* _GIVEN INFORMATION_:
Start of Block
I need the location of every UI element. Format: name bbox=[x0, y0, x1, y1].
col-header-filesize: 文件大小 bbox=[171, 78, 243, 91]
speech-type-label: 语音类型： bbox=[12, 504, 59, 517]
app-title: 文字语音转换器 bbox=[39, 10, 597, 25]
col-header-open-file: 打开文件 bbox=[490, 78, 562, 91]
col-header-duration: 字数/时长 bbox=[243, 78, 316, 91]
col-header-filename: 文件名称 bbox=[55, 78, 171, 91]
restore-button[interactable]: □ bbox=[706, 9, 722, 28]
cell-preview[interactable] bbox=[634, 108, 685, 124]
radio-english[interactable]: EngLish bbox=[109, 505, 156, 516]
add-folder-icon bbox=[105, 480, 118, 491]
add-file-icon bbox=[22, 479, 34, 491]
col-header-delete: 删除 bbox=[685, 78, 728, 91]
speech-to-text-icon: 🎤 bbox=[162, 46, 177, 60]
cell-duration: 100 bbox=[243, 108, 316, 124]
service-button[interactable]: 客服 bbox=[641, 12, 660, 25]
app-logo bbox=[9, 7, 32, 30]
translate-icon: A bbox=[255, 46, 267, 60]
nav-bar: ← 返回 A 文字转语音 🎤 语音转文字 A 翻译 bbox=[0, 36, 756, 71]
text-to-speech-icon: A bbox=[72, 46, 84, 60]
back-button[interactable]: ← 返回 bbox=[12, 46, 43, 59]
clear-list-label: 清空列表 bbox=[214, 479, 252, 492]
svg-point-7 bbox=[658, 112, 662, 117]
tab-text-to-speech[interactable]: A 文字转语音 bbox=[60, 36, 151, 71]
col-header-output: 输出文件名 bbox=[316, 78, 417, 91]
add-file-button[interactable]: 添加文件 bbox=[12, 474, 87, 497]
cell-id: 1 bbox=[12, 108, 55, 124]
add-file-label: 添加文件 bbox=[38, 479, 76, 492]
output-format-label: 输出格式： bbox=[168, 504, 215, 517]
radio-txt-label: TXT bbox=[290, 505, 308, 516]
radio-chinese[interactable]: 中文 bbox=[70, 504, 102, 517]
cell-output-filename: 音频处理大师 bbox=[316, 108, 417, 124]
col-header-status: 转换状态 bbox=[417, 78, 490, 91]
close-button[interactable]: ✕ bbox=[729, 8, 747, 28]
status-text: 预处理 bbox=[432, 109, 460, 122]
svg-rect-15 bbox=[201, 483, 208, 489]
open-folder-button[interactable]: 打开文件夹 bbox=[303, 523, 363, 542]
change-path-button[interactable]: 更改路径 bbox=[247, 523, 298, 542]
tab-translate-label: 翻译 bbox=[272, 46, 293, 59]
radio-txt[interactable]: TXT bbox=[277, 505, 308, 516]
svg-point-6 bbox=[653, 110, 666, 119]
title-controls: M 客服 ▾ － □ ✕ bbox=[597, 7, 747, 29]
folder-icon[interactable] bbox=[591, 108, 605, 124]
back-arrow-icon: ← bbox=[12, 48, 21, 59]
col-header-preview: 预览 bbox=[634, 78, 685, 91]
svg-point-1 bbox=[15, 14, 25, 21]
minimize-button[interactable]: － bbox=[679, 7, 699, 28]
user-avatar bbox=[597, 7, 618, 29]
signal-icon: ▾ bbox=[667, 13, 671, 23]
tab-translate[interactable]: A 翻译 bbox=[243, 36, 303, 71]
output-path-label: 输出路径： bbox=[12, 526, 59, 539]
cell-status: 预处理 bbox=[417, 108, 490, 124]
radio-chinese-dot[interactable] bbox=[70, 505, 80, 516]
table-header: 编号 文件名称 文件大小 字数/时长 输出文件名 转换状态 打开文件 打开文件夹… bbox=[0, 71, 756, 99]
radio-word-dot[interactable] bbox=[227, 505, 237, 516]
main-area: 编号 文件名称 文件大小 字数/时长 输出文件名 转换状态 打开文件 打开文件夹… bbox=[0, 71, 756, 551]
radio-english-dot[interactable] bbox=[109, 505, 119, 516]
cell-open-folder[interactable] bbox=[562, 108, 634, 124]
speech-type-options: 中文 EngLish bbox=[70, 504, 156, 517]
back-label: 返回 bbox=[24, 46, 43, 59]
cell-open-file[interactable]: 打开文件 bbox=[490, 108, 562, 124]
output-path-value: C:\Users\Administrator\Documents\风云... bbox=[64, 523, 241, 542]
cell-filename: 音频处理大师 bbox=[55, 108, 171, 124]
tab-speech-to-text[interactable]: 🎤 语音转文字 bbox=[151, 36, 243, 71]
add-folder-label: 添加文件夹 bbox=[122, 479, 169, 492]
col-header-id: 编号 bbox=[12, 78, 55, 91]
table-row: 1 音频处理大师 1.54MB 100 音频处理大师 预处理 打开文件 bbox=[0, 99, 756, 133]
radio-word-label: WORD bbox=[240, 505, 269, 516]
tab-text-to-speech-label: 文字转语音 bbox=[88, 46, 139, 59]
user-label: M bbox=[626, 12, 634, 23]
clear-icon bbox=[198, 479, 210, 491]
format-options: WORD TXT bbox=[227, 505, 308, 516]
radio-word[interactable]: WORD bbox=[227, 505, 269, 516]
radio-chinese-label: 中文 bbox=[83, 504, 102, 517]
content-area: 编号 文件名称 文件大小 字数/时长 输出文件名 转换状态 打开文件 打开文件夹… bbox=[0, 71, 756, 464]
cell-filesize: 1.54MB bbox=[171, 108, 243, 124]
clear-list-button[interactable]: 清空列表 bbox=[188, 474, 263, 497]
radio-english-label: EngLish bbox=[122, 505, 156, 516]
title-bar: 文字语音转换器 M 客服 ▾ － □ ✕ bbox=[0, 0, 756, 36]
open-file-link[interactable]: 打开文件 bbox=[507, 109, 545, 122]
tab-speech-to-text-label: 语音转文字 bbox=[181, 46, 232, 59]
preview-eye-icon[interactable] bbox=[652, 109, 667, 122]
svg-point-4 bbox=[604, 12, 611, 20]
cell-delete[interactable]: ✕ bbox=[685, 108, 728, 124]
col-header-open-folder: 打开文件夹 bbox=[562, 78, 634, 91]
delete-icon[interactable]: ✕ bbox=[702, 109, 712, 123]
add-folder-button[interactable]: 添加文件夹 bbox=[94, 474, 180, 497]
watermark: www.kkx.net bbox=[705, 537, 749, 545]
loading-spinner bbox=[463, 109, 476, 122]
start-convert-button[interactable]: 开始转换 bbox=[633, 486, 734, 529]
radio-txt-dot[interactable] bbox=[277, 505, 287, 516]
End of Block
* _YOUR OBJECTIVE_:
Go through the records above, find every line with the word "音频处理大师", and list those lines.

* _EXPECTED ANSWER_:
cell-output-filename: 音频处理大师 bbox=[316, 108, 417, 124]
cell-filename: 音频处理大师 bbox=[55, 108, 171, 124]
table-row: 1 音频处理大师 1.54MB 100 音频处理大师 预处理 打开文件 bbox=[0, 99, 756, 133]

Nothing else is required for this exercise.